Sofía Salazar Rosales, Can’t you hear them breathing?, 2024; Craft paper, copper manufactured at Nolana (Naples), concrete, pigment, oakum; 5 elements: 26 × 196 × 153 cm; Installation view of The desire to dance with someone who is not here, ChertLüdde, Berlin, 2024


Scattered throughout the exhibition hall rests Can’t you hear them breathing?, made up of four copper structures that watch over their surroundings from the floor, lurking. To make them, Sofía recovered banana wrappers from the supermarket in Amsterdam and resorted to a technique called electroplating. The same flattened wrappers, modified by transport, were covered with copper, existing in relation to the canvas curtains from which Full of sweetness was born. One piece is attached to the other and both are the result of the same questioning, a transversal line in the conceptual concerns of the artist: the industrial object as a product of exchange and surplus value in the field of transnational trade. Or more specifically, the history of objects related to the colonial power system.
Sofía fixed the wrappers in resin and, with the help of the Nolana foundry in Naples, manufactured them in copper, without using a mold, to leave the real structure underneath. With an almost unnatural realism, she preserves their folds, curves and holes. This apparently fragile and insignificant composition becomes a solid armor. But once again, the idea of materials that weep, breathe and embrace each other is present, as if the artist wanted to remind us that no one escapes the vulnerability of feeling.
It is not about creating a sculpture of contemplation, but she wants to raise information, to raise the counterpoint: where do these objects come from and how did they get to the place where they are? With her languishing objects, Sofía personifies and humanizes the history of a process that goes through the commercialization, exportation and exoticization of a product and therefore of an idea, a region or an entire culture.
Here she uses bananas to translate their journey into gestures, winks and sensualities that she manages to recreate with the corroded material. Bananas that were taken out of their context to begin a journey of non-return, arriving at a context that only possesses a brief – and distorted – version of their true origin. Hence, her sculptures cannot remain inert in the face of the passage of time, the memory of the journey, the suffering or the fatigue of the journey. Some of them have not yet been able to shake off the dust of the road.



They ask to stay (so they can hug dancing guangancó) is the latest work of this sculptural ensemble. From a glass and resin beam of remarkable dimensions hangs a woven mesh. This beam is inspired by an IPN beam used in the internal structures of buildings, a symbol of modern construction and at the same time coincides in exact proportions with the beams that support the ceiling of the gallery.

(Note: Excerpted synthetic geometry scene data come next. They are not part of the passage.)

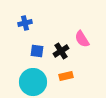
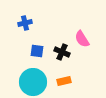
black cross: moved 1 px right, 1 px down; rotated 35 degrees counterclockwise
orange rectangle: moved 2 px left, 5 px down
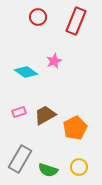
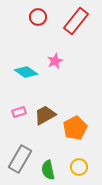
red rectangle: rotated 16 degrees clockwise
pink star: moved 1 px right
green semicircle: rotated 60 degrees clockwise
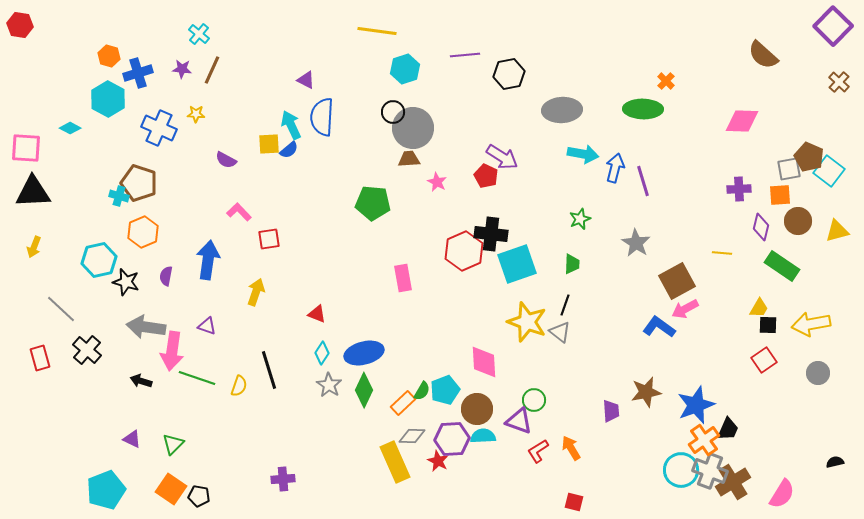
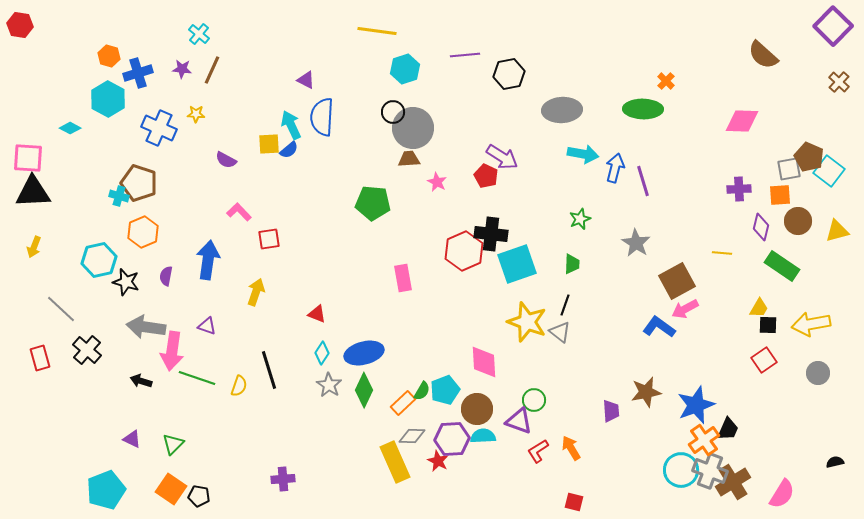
pink square at (26, 148): moved 2 px right, 10 px down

Inside the hanging mesh, two tiny bananas – in contrast to the proportions of the beam – embrace, kiss, or maybe not. Maybe they just dance guaguancó. But they do it together, without letting go, and from the complicity of their intertwined bodies they stealthily contemplate the monumentality of the rest. The lovers are perhaps the centerpiece, the subtle gesture, the touch that ensures the opening of the path, the eternal reconciliation.

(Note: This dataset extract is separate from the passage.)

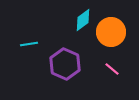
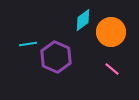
cyan line: moved 1 px left
purple hexagon: moved 9 px left, 7 px up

The desire to dance with someone who is not here, more than an exhibition, is also a map. A mental and physical map that makes a cartography of the feeling, of hers, of ours, contained in the boleros and salsas that my father listened to so much. But Sofía’s is an absent map, absent like that love that is no longer there, like those desires that remain when there is nowhere to take root, and we levitate in the nebula of a memory.
IV
“It’s getting late, it’s dinner time and the neighbors are tired. Dad, please turn down the music.”
“Wait girl, let Bola finish…”
(…) Pero ay amor, si me dejas la vida,
Déjame también el alma sentir;
Si sólo queda en mi
Dolor y vida,
Ay amor, no me dejes vivir (…)
Notes:
- Emblematic song of the Cuban salsa group Los Van Van.
- Verse of the song “Cómo fue”, by Cuban composer and musician Benny Moré (known as “El Bárbaro del Ritmo”).
- She is one of the main deities of the Yoruba religion, also known as the Caridad del Cobre.
- The Bull’s Eye Seed is used in the Yoruba religion as an amulet against envy, evil eye and negativity.